Your task is to copy each line of the material that holds the word "Marne".

Supplied material |
┌──

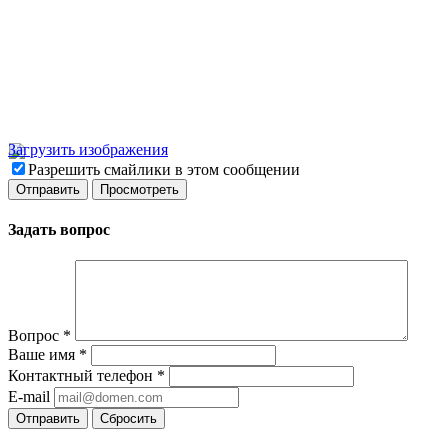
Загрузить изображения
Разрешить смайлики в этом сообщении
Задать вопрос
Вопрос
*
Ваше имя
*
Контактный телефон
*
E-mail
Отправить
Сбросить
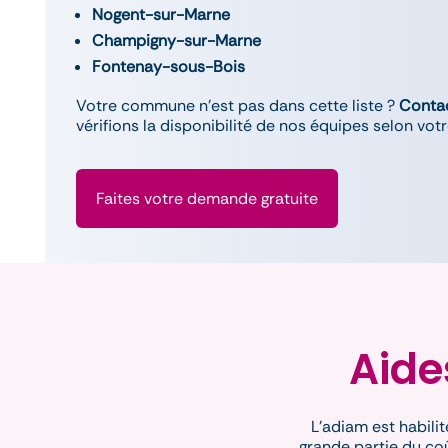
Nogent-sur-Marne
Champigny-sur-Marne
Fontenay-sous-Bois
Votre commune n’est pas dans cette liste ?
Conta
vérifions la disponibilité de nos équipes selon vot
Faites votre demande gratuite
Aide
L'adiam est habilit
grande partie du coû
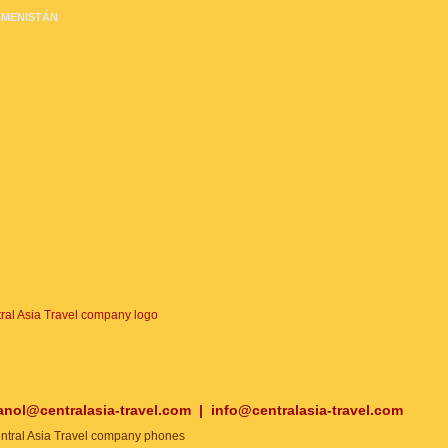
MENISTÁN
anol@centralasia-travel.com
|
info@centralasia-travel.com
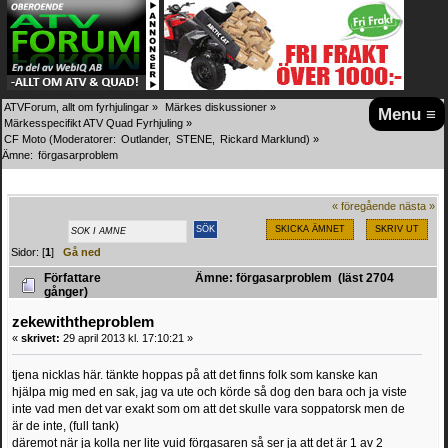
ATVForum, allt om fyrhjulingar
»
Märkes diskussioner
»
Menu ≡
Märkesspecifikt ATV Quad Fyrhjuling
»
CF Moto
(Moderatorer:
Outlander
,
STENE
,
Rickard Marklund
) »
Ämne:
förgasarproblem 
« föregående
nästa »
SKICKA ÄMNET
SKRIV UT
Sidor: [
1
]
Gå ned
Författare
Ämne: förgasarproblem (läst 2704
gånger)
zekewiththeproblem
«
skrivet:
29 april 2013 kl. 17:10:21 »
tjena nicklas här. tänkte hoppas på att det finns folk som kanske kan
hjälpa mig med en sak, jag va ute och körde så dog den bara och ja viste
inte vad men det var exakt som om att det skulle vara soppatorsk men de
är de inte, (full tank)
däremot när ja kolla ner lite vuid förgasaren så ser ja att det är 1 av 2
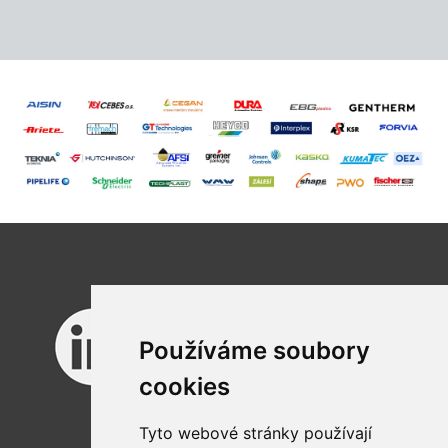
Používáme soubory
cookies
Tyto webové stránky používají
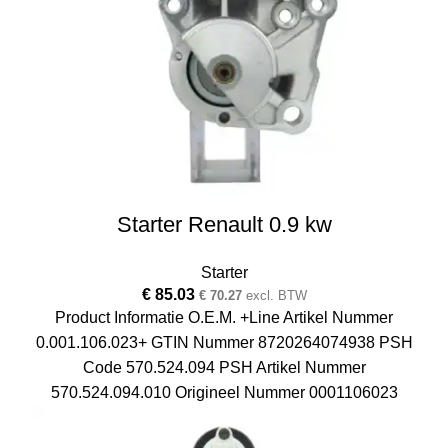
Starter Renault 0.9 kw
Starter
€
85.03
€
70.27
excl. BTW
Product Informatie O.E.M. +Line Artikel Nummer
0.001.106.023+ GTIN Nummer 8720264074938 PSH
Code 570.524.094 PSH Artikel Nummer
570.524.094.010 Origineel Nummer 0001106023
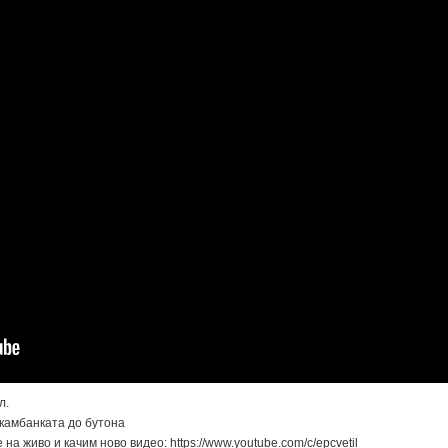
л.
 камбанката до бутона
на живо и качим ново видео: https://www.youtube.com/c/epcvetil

└──
┌──

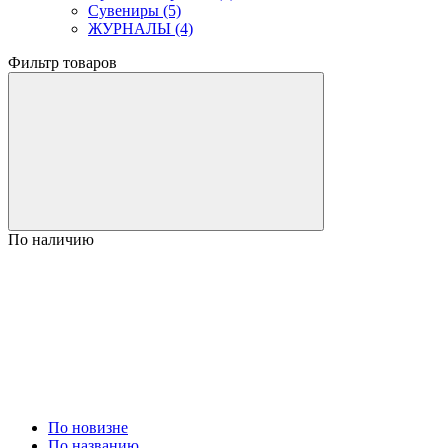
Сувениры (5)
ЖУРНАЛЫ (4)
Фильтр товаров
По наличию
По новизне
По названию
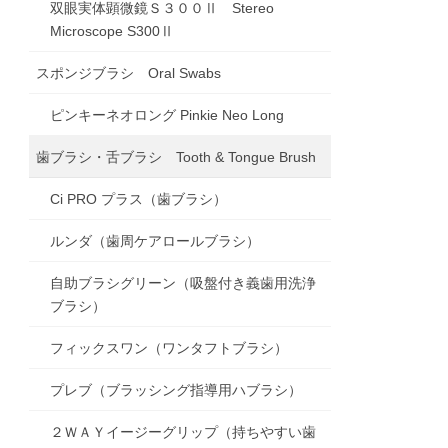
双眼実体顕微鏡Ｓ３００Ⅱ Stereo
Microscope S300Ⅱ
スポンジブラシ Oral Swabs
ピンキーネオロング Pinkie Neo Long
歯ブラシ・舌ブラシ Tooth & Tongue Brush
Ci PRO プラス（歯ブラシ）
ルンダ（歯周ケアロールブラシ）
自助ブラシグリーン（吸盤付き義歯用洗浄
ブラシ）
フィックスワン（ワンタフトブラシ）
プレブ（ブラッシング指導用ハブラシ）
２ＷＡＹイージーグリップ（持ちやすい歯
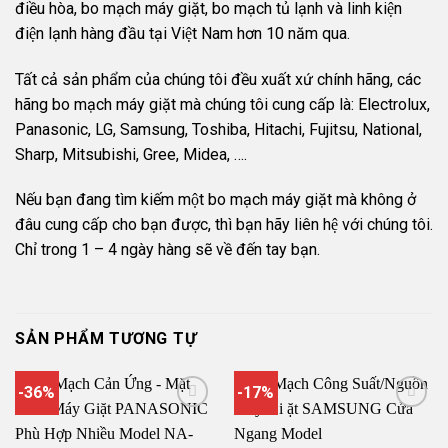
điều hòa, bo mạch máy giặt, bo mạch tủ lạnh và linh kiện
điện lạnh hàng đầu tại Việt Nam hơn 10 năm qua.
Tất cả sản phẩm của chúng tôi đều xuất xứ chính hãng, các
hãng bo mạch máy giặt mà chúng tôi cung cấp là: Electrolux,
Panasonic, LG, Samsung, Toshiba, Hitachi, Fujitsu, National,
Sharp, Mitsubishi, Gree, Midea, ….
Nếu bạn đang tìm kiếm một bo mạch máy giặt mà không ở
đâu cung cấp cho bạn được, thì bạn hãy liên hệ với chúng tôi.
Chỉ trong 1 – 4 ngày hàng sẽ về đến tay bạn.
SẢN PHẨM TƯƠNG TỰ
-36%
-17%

└──

Written answer |
Nogent-sur-Marne
Champigny-sur-Marne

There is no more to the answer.